No one is ever ready to lose the people they love.  That’s the bottom line.  That’s what most of us are feeling.  So let’s put more truth and strength and acceptance of our feelings in our language about death and erase the inane platitudes that don’t really make anyone I know feel better.  There is so much more power in saying what you really mean.

There is an urge in humans to distance themselves from death.  We do it in our language before we do it anywhere else.  I hear people say things like “I don’t know how to make sense of his death” and I want to shout out  that you don’t have to “make sense” of it.  It isn’t confusing.  It’s just personally painful.  I think dealing with loss would be much easier if we all stopped trying to make death mysterious and understand why it has to happen.  Do people really not get it?  Or is it that they just don’t want to express death in personal terms like saying “Death sucks!” or “I’m angry that people have to die!” which is very honest and most of us could relate and agree with those sentiments.
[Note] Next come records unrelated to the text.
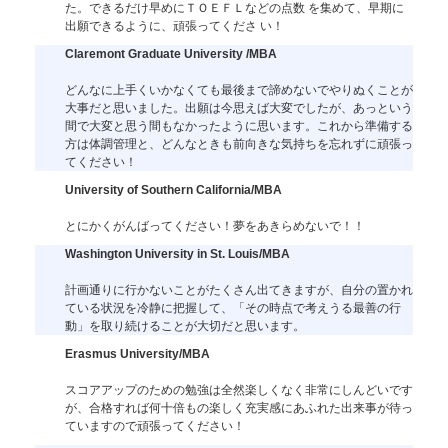
た。できるだけ早めにＴＯＥＦＬなどの点数 を集めて、早期に
出願できるように、頑張ってくださ い！
Claremont Graduate University /MBA
どんなに上手くいかなくても最後まで諦めないでやりぬくことが
大事だと思いました。出願は今思えば大変でしたが、あっという
間で大変と思う間もなかったように思います。これから準備する
方は体調管理と、どんなときも前向きな気持ちを忘れずに頑張っ
てください！
University of Southern California/MBA
とにかくがんばってください！夢をあきらめないで！！
Washington University in St. Louis/MBA
計画通りに行かないことがたくさん出てきますが、自分の置かれ
ている状況を冷静に把握して、「その時点で考えうる最善の行
動」を取り続けることが大切だと思います。
Erasmus University/MBA
スコアアップのための勉強は全然楽しくなく非常にしんどいです
が、合格すれば何十倍もの楽しく充実感にあふれた出来事が待っ
ていますので頑張ってください！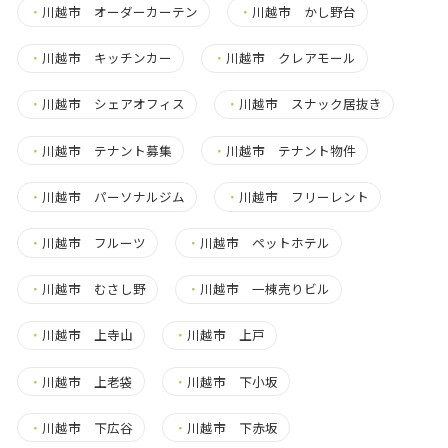
・
川越市 オーダーカーテン
・
川越市 かし野台
・
川越市 キッチンカー
・
川越市 クレアモール
・
川越市 シェアオフィス
・
川越市 スナック居抜き
・
川越市 テナント募集
・
川越市 テナント物件
・
川越市 パーソナルジム
・
川越市 フリーレント
・
川越市 フルーツ
・
川越市 ペットホテル
・
川越市 むさし野
・
川越市 一棟売りビル
・
川越市 上寺山
・
川越市 上戸
・
川越市 上老袋
・
川越市 下小坂
・
川越市 下広谷
・
川越市 下赤坂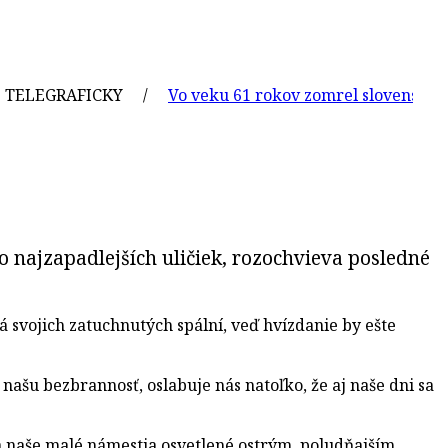
GRAFICKY /
Vo veku 61 rokov zomrel slovenský grafik a 
 najzapadlejších uličiek, rozochvieva posledné
svojich zatuchnutých spální, veď hvízdanie by ešte
ašu bezbrannosť, oslabuje nás natoľko, že aj naše dni sa
 naše malé námestia osvetlené ostrým, poludňajším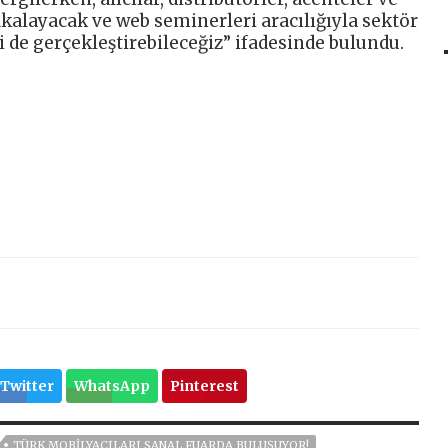
yakalayacak ve web seminerleri aracılığıyla sektör
i de gerçekleştirebileceğiz” ifadesinde bulundu.
Twitter
WhatsApp
Pinterest
TÜRK MOBILYACILARI SANAL FUARDA BULUŞUYOR!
Death just is.  It is as much a fabric of all of our lives as births are.  It’s generally one of the least comfortable parts of life but it’s necessary.  Why?  Cause people insist on having tons of babies and if none of us ever died this planet would have been overcrowded to mass starvation point before Christ ever came along.  It’s that simple.  People die because if they never died they couldn’t keep being born.  You like birth, right?  You all feel warm and fuzzy when life is ejected from wombs but that cute and fuzzy event comes with a price.  Someone must die for the new life to thrive.  We all have our turns.  Some of us get a few seconds on earth.  Some of us get over a hundred years.  The fact remains- every single birth is also an eventual death.  When I hear of babies being born I already understand that the baby caries a burden of death into the world with them.

In summary:

Instead of saying the inane useless crap like “Henry died too young” let’s all be more truthful and say what we’re really feeling which is “I feel slugged with sorrow that Henry’s dead because I’m going to miss the hell out of him” and then we can proceed right on with the natural stages of grief and in being more directly honest about what’s happened and how we feel about it I think we do more honor to the person who’s died.  We get right to talking about what we’ll miss and what we loved about them.  Let’s start creating a culture of acceptance and honesty and respect around death.  This doesn’t diminish the sorrow and pain we all feel, in fact, it brings us straight to the heart of our devastation and that’s where we are able to actually honor both ourselves and the dead.

As a last note:

I am definitely hoping to live long enough to get my book published and to see my son become a well adjusted adult member of society.  I am hoping for more time than just today, however, if I die today I will be a fiercely angry ghost if anyone who knows me DARES to suggest I died too soon or that I wasn’t meant to go that way or anything patently stupid.  I promise that if I can figure out how to do it, I will haunt your ass until you stop talking in such useless shabby platitudes and just accept that this was always going to happen whenever it was supposed to and please watch over Max and get my books published posthumously.

Other topics I wish to discuss about death, dying, and mourning:

How to mourn: different methods to suit every taste.

How to eulogize without telling lies about dead people.